- 3 medium to large eggplants
- 2 tbsp salt
- 4 tbsp Cobram Estate Light & Delicate extra virgin olive oil
- 1 onion, finely chopped
- 2 cloves garlic, finely chopped
- About 1kg minced lamb or beef
- 1 tbsp tomato paste
- 1/2 cup dry white wine
- 400g can of diced tomatoes
- ¼ tsp ground cinnamon
- salt and freshly ground black pepper
- 60g butter
- 50g plain flour
- 2 cups milk
- a little grated nutmeg
- 1 egg, lightly beaten
- 4 tbsp grated parmesan cheese
- Cut eggplants into 1 ½ cm thick round slices. Place in a bowl, sprinkle with 2 tbsp salt and allow to stand for about 45 minutes.
- Meanwhile, heat half the Cobram Estate Light & Delicate extra virgin olive oil in a pan and stir-fry the onion and garlic on medium heat for about 5 minutes. Add the meat and brown it on high heat, stirring constantly. Add the tomato paste and the wine and bring to a simmer. Add the diced tomato and the cinnamon, season with salt and pepper and simmer for 35 minutes.
- Rinse the eggplant slices under the tap and dry with kitchen paper.

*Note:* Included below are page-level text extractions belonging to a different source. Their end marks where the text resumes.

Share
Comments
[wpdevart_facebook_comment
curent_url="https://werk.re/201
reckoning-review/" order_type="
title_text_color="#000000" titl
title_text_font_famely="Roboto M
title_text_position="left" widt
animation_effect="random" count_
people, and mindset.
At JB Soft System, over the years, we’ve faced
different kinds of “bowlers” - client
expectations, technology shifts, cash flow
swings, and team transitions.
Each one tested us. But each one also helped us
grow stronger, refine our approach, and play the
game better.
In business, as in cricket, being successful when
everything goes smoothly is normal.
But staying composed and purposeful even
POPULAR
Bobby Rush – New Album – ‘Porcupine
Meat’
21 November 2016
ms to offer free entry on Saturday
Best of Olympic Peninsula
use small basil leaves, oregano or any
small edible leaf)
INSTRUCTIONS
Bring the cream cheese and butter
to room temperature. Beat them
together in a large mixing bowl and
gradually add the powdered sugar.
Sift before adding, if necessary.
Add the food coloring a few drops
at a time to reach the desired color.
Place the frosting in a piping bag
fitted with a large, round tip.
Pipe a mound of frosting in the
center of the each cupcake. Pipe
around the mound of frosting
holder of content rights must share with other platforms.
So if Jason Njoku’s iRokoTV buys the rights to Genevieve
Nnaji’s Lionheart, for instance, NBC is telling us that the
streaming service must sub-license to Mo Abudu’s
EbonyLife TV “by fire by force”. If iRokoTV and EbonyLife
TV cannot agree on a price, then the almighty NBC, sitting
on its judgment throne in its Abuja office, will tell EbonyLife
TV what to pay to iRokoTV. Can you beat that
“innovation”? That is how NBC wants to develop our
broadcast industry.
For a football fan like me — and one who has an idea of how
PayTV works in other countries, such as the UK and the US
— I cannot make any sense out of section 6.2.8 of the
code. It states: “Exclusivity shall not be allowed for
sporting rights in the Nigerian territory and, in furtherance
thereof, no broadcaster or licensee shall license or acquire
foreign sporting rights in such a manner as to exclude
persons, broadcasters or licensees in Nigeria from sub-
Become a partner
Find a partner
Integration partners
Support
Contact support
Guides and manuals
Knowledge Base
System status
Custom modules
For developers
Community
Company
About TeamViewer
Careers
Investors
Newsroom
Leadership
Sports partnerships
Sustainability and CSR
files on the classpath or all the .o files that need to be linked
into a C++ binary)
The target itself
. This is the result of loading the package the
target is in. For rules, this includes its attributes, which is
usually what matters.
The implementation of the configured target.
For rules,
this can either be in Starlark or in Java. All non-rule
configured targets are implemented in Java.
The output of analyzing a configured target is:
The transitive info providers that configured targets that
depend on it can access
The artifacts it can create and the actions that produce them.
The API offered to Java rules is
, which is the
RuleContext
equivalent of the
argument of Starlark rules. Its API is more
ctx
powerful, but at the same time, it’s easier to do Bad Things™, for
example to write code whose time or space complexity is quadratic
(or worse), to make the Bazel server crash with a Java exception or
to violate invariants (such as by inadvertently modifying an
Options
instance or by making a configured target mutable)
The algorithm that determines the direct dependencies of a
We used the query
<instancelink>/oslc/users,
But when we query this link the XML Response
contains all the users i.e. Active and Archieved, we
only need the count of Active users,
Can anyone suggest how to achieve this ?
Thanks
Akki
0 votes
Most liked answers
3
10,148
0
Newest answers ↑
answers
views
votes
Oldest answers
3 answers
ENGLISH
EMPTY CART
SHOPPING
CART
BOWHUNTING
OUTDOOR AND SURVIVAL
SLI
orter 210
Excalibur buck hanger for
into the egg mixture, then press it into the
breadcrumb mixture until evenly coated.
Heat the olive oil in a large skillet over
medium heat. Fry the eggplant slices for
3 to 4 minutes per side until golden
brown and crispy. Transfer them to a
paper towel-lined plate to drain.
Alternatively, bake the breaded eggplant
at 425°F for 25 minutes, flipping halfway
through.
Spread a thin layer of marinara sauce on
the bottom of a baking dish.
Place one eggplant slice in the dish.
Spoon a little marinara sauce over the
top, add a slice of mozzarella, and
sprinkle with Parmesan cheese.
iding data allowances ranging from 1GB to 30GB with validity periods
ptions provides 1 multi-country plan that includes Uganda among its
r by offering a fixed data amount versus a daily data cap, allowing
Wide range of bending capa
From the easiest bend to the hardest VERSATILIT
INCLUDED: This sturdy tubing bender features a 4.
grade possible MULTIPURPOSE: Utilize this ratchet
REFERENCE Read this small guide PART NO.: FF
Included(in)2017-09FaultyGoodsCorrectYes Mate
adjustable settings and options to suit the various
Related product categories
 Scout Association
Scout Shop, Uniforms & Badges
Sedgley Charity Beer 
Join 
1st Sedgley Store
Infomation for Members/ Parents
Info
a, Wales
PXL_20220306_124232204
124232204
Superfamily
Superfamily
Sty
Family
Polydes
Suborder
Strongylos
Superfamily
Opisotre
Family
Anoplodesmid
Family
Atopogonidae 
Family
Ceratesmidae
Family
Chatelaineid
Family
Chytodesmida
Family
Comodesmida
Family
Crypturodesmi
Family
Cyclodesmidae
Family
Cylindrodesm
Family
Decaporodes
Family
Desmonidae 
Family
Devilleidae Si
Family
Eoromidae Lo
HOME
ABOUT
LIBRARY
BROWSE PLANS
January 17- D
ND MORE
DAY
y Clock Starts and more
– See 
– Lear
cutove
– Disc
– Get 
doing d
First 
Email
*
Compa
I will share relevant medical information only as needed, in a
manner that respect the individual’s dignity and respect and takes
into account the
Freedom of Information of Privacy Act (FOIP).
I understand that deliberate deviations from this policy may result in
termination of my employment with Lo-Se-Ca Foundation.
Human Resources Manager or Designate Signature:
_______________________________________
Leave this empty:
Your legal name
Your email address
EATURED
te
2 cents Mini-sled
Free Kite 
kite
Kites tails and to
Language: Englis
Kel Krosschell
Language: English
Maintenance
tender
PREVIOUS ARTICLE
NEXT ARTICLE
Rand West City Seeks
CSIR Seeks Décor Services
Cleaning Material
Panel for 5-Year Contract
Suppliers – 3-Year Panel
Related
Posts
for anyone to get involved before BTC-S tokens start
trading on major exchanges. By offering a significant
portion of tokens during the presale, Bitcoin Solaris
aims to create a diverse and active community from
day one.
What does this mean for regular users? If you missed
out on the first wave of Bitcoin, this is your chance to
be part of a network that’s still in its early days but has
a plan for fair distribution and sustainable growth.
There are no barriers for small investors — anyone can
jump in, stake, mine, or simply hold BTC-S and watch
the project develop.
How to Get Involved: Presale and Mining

- Heat the remaining Cobram Estate Light & Delicate extra virgin olive oil in a large, non-stick frypan and cook the eggplant slices on each side for a few minutes, then drain.
- Melt the butter in a small saucepan. Whisk in the flour and cook on low heat for 3 minutes. Increase the heat, add the milk little by little whisking until the sauce thickens. Lower the heat and cook for 2 more minutes. Season with salt, pepper and nutmeg.
- Preheat the oven to 150°C.Grease a 30 x 22 cm deep oven dish. Arrange half the eggplant slices in the bottom and top with half the meat sauce. Add remaining eggplant and meat.
- Whisk the egg and half the parmesan cheese into the white sauce and spread over the meat. Sprinkle the top with the remaining parmesan cheese and bake in the preheated oven for about 1 hour.
- Remove from oven and wait 5-10 minutes before slicing.